Is there any area of your life where being confident, poised and feeling good about yourself would not be of benefit?

You can begin building an unshakeable belief in yourself. Daily you can generate the beliefs and attitudes crucial to the mind set of success.

A Defeated Self-Image

Born in 1606, the 9th child of a moderately well to do family this boy suffered from severe self-doubt and lack of confidence. He was known to have long bouts of depression during which he would sit alone in a shared bedroom.

School for him was a trial. Though he worked hard at his subjects, Latin, which was considered the most essential skill to any well bred Dutchman, eluded him. The more he struggled with Latin the worse he felt about himself. In the competitive school he attended most of his fellow classmates had little to do with him because he was not considered bright enough.

To occupy his time when he should have been working on his studies, he often doodled. As he got closer to his teen years his lack of confidence and low self-esteem worsened and his bouts of depression lengthened. This downward spiral resulted from listening to the negativity of what others said about him, desperately worrying his parents.

His one activity that was semi-good, was that he would draw caricatures of people and rough sketches of his environment. His mother and father discussed repeatedly that scholarship was never going to be his strength and that with luck he would find some career to support himself.

Growth of Skill and Passion

For years they had watched him sketch, and wondered if perhaps he could find a way to grow his skill in art. So at age 15, he was apprenticed to a history book artist. From the one-on-one mentoring he received, his skill and technique rapidly evolved, and his confidence and belief in himself began to expand.

By age 19 he began to do privately commissioned artworks and personal portraits for the wealthy.

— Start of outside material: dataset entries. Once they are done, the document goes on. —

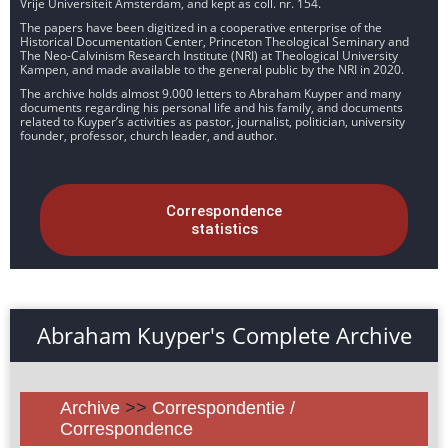
Vrije Universiteit Amsterdam, and kept as coll. nr. 154.
The papers have been digitized in a cooperative enterprise of the
Historical Documentation Center, Princeton Theological Seminary and
The Neo-Calvinism Research Institute (NRI) at Theological University
Kampen, and made available to the general public by the NRI in 2020.
The archive holds almost 9.000 letters to Abraham Kuyper and many
documents regarding his personal life and his family, and documents
related to Kuyper’s activities as pastor, journalist, politician, university
founder, professor, church leader, and author.
Correspondence
statistics
Abraham Kuyper's Complete Archive
Archive
>>
Correspondentie /
Correspondence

At this time he also opened his own studio and began to privately tutor a handful of other artists.

By age 22 he was beginning to be known as a master of portrait painting. At that time he painted the portrait of the Dutch Prince Frederick Hendrick. From this work, he became famous throughout Europe as a result of his amazing portraiture for the Prince and for other members of the Court of Haig.

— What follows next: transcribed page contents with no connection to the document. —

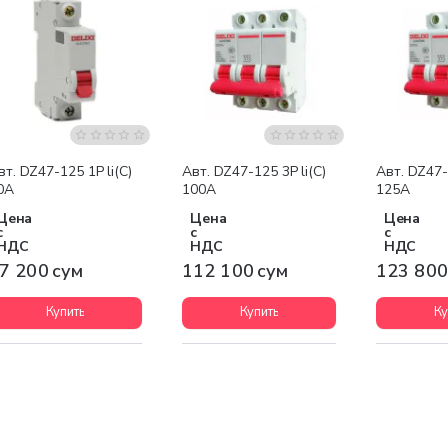
вт. DZ47-125 1P li(C)
Авт. DZ47-125 3P li(C)
Авт. DZ47-1
0A
100A
125A
Цена
Цена
Цена
с
с
с
НДС
НДС
НДС
7 200 сум
112 100 сум
123 800
Купить
Купить
Ку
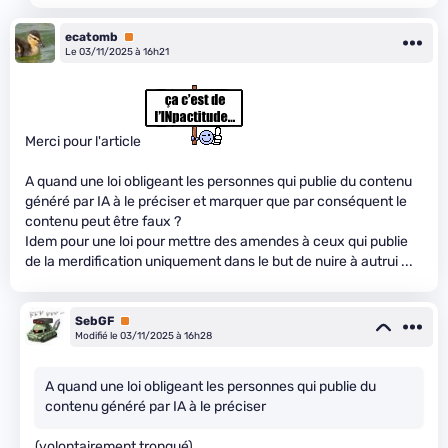
ecatomb
Premium
Le 03/11/2025 à 16h21
Merci pour l'article
A quand une loi obligeant les personnes qui publie du contenu
généré par IA à le préciser et marquer que par conséquent le
contenu peut être faux ?
Idem pour une loi pour mettre des amendes à ceux qui publie
de la merdification uniquement dans le but de nuire à autrui ...
SebGF
Premium
Modifié le 03/11/2025 à 16h28
A quand une loi obligeant les personnes qui publie du
contenu généré par IA à le préciser
(volontairement tronqué)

Until he died in 1669, Rembrandt van Rijn was highly regarded for his numerous contributions to painting, etching and the teaching of hundreds of artists—many of whom went on to become famous themselves.

In a letter he wrote to one of his brothers, Rembrandt said that his art didn’t really begin to be exceptional until he began feeling good about himself as a person. That as he liked himself better, it opened his creativity. It lifted his spirits and allowed him to begin truly delving deep into his own talents.

As he felt better about himself his skill blossomed overcoming those limiting beliefs that gave him low self-esteem and lack of self-confidence. It opened him to his potential and helped him enjoy his life and furthered his growing skill.

The Ways Emotions Are Created

Why does low self-esteem or low self-confidence happen? There are many reasons but the primary cause is our own negative thinking and negative self-talk patterns.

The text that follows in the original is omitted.